Italia a un passo dal tracollo: con gli Azzurri fuori dai Mondiali rischia il posto anche il presidente della FIGC Carlo Tavecchio. Difficili le dimissioni, ma spunta il nome di Cosimo Sibilia come sostituto…

Se l’Italia non andasse ai Mondiali sarebbe un gran problema per tutti. Per tutti, ma soprattutto per Carlo Tavecchio, che rischia seriamente la poltrona. Insieme al commissario tecnico Giampiero Ventura, sempre più traballante ormai (leggi anche: Italia, esonero per Ventura? Ecco i possibili sostituti), anche l’attuale numero uno della FIGC, da poco rieletto, parrebbe in una situazione di difficoltà. Va ricordato, in ogni caso, che Tavecchio è uomo forte del calcio italiano: ha resistito alle ondate di indignazione per le frasi razziste pronunciate qualche anno fa al momento della candidatura in Federcalcio, non è tipo che si dimette ed i precedenti in Italia, in questo senso, non fanno pensare ad una rivoluzione in caso di debacle azzurra. Il predecessore di Tavecchio Giancarlo Abete, per esempio, si dimise sì dopo il fallimento ai Mondiali brasiliani del 2014, ma non dopo quello ancora più grosso ai Mondiali sudafricani del 2010.
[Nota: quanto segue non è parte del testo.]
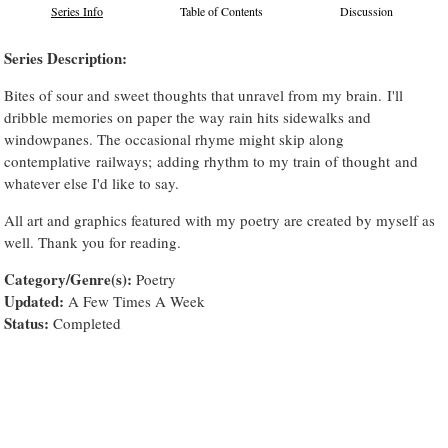
Series Info
Table of Contents
Discussion
Series Description:
Bites of sour and sweet thoughts that unravel from my brain. I'll
dribble memories on paper the way rain hits sidewalks and
windowpanes. The occasional rhyme might skip along
contemplative railways; adding rhythm to my train of thought and
whatever else I'd like to say.
All art and graphics featured with my poetry are created by myself as
well. Thank you for reading.
Category/Genre(s):
Poetry
Updated:
A Few Times A Week
Status:
Completed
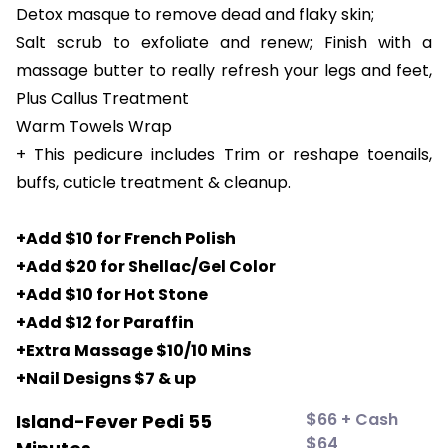
Detox masque to remove dead and flaky skin;
Salt scrub to exfoliate and renew; Finish with a
massage butter to really refresh your legs and feet,
Plus Callus Treatment
Warm Towels Wrap
+ This pedicure includes Trim or reshape toenails,
buffs, cuticle treatment & cleanup.
+Add $10 for French Polish
+Add $20 for Shellac/Gel Color
+Add $10 for Hot Stone
+Add $12 for Paraffin
+Extra Massage $10/10 Mins
+Nail Designs $7 & up
$66 + Cash
Island-Fever Pedi 55
$64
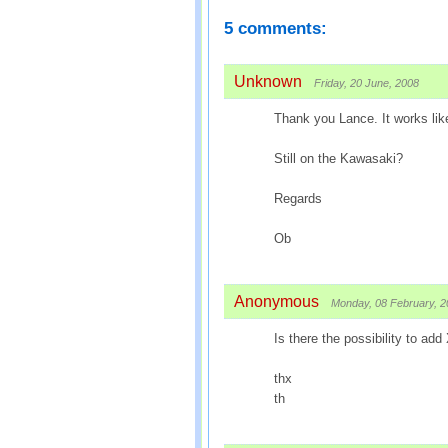
5 comments:
Unknown
Friday, 20 June, 2008
Thank you Lance. It works lik
Still on the Kawasaki?
Regards
Ob
Anonymous
Monday, 08 February, 
Is there the possibility to add
thx
th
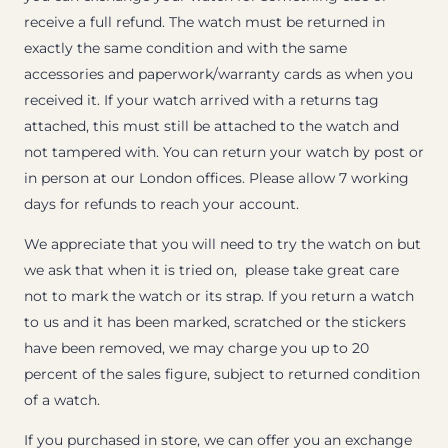
receive a full refund. The watch must be returned in
exactly the same condition and with the same
accessories and paperwork/warranty cards as when you
received it. If your watch arrived with a returns tag
attached, this must still be attached to the watch and
not tampered with. You can return your watch by post or
in person at our London offices. Please allow 7 working
days for refunds to reach your account.
We appreciate that you will need to try the watch on but
we ask that when it is tried on, please take great care
not to mark the watch or its strap. If you return a watch
to us and it has been marked, scratched or the stickers
have been removed, we may charge you up to 20
percent of the sales figure, subject to returned condition
of a watch.
If you purchased in store, we can offer you an exchange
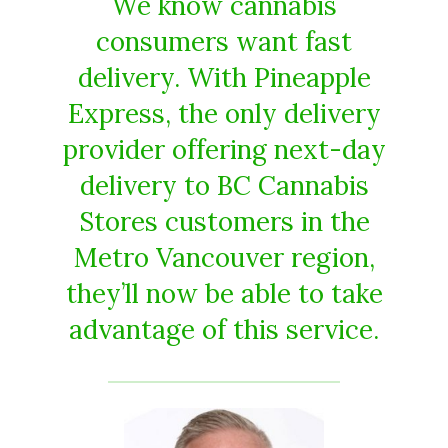
We know cannabis
consumers want fast
delivery. With Pineapple
Express, the only delivery
provider offering next-day
delivery to BC Cannabis
Stores customers in the
Metro Vancouver region,
they’ll now be able to take
advantage of this service.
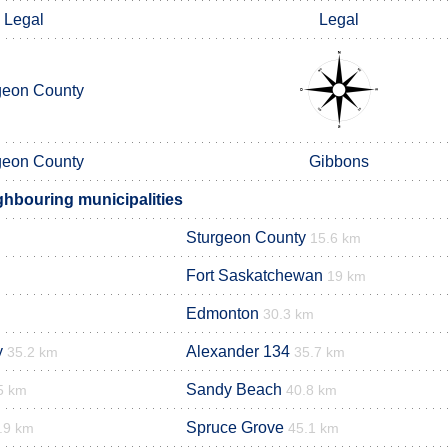
Legal
Legal
geon County
geon County
Gibbons
hbouring municipalities
Sturgeon County
15.6 km
Fort Saskatchewan
19 km
Edmonton
30.3 km
y
Alexander 134
35.2 km
35.7 km
Sandy Beach
5 km
40.8 km
Spruce Grove
.9 km
45.1 km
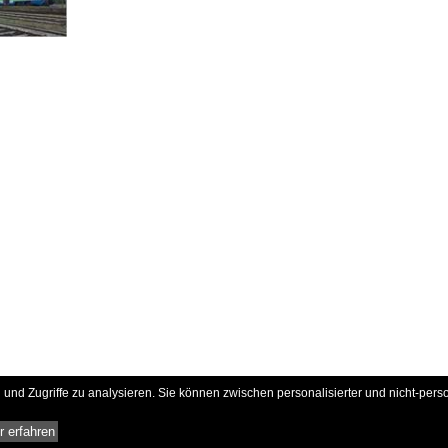
und Zugriffe zu analysieren. Sie können zwischen personalisierter und nicht-pers
 erfahren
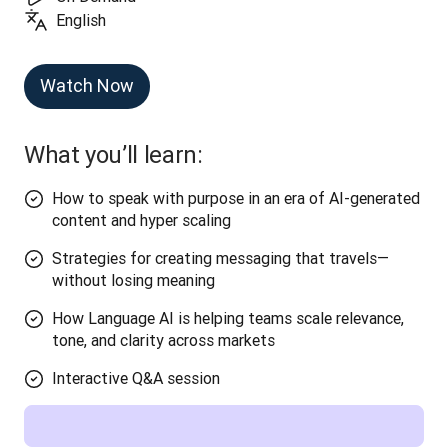
English
Watch Now
What you’ll learn:
How to speak with purpose in an era of AI-generated
content and hyper scaling
Strategies for creating messaging that travels—
without losing meaning
How Language AI is helping teams scale relevance,
tone, and clarity across markets
Interactive Q&A session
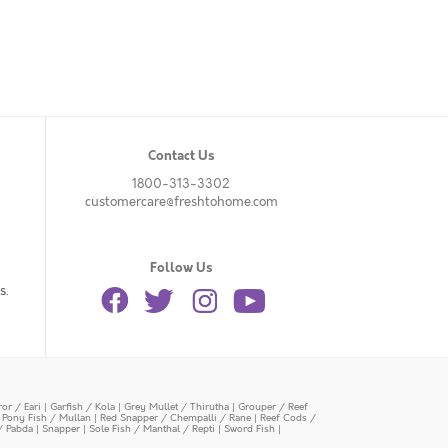
Contact Us
1800-313-3302
customercare@freshtohome.com
Follow Us
s.
or / Eari
|
Garfish / Kola
|
Grey Mullet / Thirutha
|
Grouper / Reef
|
Pony Fish / Mullan
|
Red Snapper / Chempalli / Rane
|
Reef Cods /
/ Pabda
|
Snapper
|
Sole Fish / Manthal / Repti
|
Sword Fish
|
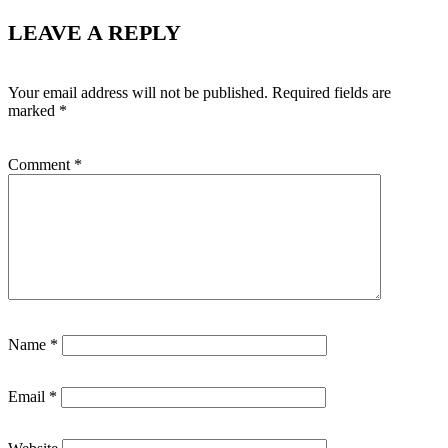
LEAVE A REPLY
Your email address will not be published.
Required fields are
marked
*
Comment
*
Name
*
Email
*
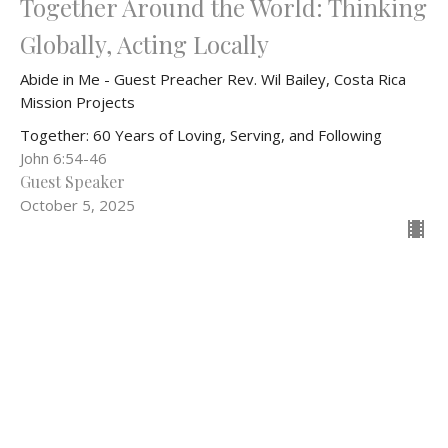
Together Around the World: Thinking
Globally, Acting Locally
Abide in Me - Guest Preacher Rev. Wil Bailey, Costa Rica
Mission Projects
Together: 60 Years of Loving, Serving, and Following
John 6:54-46
Guest Speaker
October 5, 2025
Filters
Wise Women of Faith
Love Boldly, Serve Joyfully, Lea...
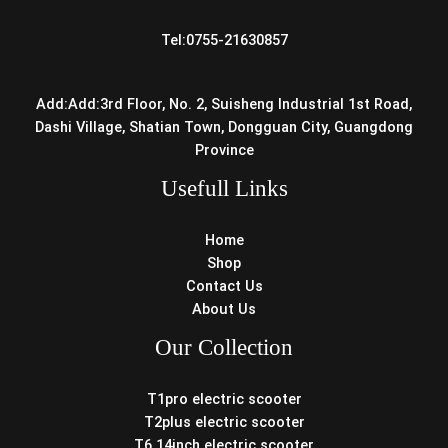
Tel:0755-21630857
Add:Add:3rd Floor, No. 2, Suisheng Industrial 1st Road,
Dashi Village, Shatian Town, Dongguan City, Guangdong
Province
Usefull Links
Home
Shop
Contact Us
About Us
Our Collection
T1pro electric scooter
T2plus electric scooter
T6 14inch electric scooter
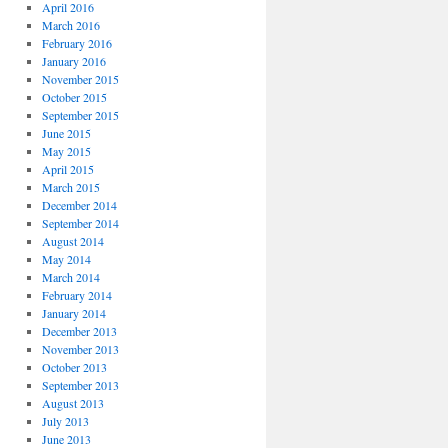
April 2016
March 2016
February 2016
January 2016
November 2015
October 2015
September 2015
June 2015
May 2015
April 2015
March 2015
December 2014
September 2014
August 2014
May 2014
March 2014
February 2014
January 2014
December 2013
November 2013
October 2013
September 2013
August 2013
July 2013
June 2013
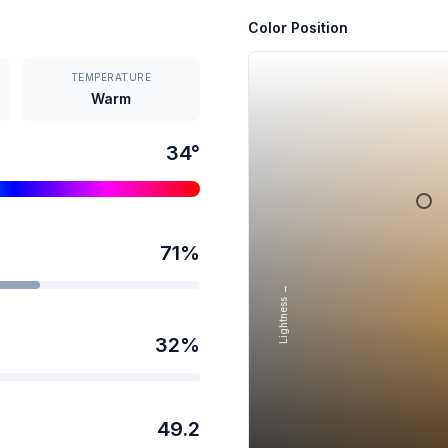
Color Position
TEMPERATURE
Warm
34
°
71
%
Lightness →
32
%
49.2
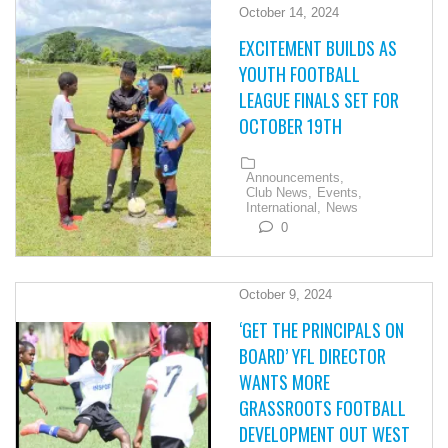
October 14, 2024
EXCITEMENT BUILDS AS
YOUTH FOOTBALL
LEAGUE FINALS SET FOR
OCTOBER 19TH
Announcements,
Club News,
Events,
International,
News
0
October 9, 2024
‘GET THE PRINCIPALS ON
BOARD’ YFL DIRECTOR
WANTS MORE
GRASSROOTS FOOTBALL
DEVELOPMENT OUT WEST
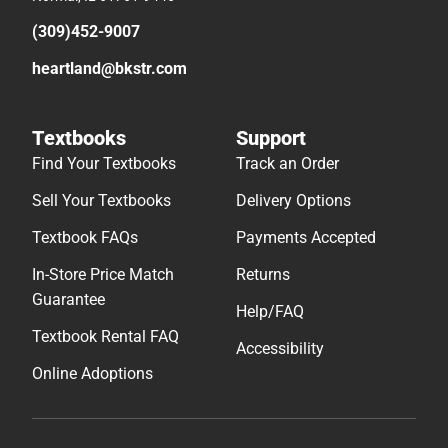
(309)452-9007
heartland@bkstr.com
Textbooks
Support
Find Your Textbooks
Track an Order
Sell Your Textbooks
Delivery Options
Textbook FAQs
Payments Accepted
In-Store Price Match
Returns
Guarantee
Help/FAQ
Textbook Rental FAQ
Accessibility
Online Adoptions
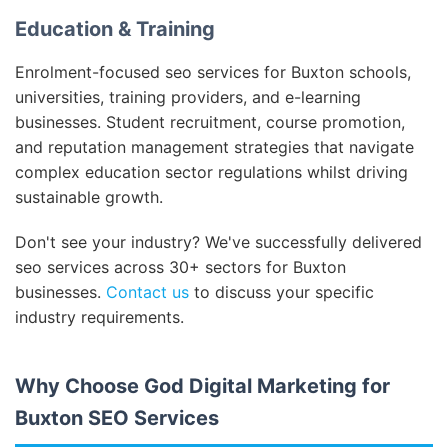
Education & Training
Enrolment-focused seo services for Buxton schools,
universities, training providers, and e-learning
businesses. Student recruitment, course promotion,
and reputation management strategies that navigate
complex education sector regulations whilst driving
sustainable growth.
Don't see your industry? We've successfully delivered
seo services across 30+ sectors for Buxton
businesses.
Contact us
to discuss your specific
industry requirements.
Why Choose God Digital Marketing for
Buxton SEO Services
Tavecchio ha poi dalla sua, riporta stamane il Corriere della Sera, alcune carte da giocarsi: il VAR introdotto finora con buoni riscontri in Serie A è un suo successo. Non solo: l’attuale numero uno della FIGC gode di buoni feedback a livello internazionale presso FIFA e UEFA, dove l’Italia parrebbe aver ritrovato un minimo di influenza politica. Ci sono però anche i contro: un eventuale cappotto italiano contro la Svezia domani indurrebbe la convocazione di una assemblea straordinaria della FIGC per chiedere in ogni caso la testa di Tavecchio. Ago della bilancia potrebbe essere il senatore Cosimo Sibilia, attuale numero uno della Lega Nazionale Dilettanti che ha ereditato proprio da Tavecchio: Sibilia è uno dei sostenitori del presidente FIGC, ma potrebbe raccogliere un certo numero di consensi intorno a sé per puntare al trono. In caso contrario dovrebbe passare qualche mese, il tempo di trovare un candidato forte alla successione. Poi si vedrà.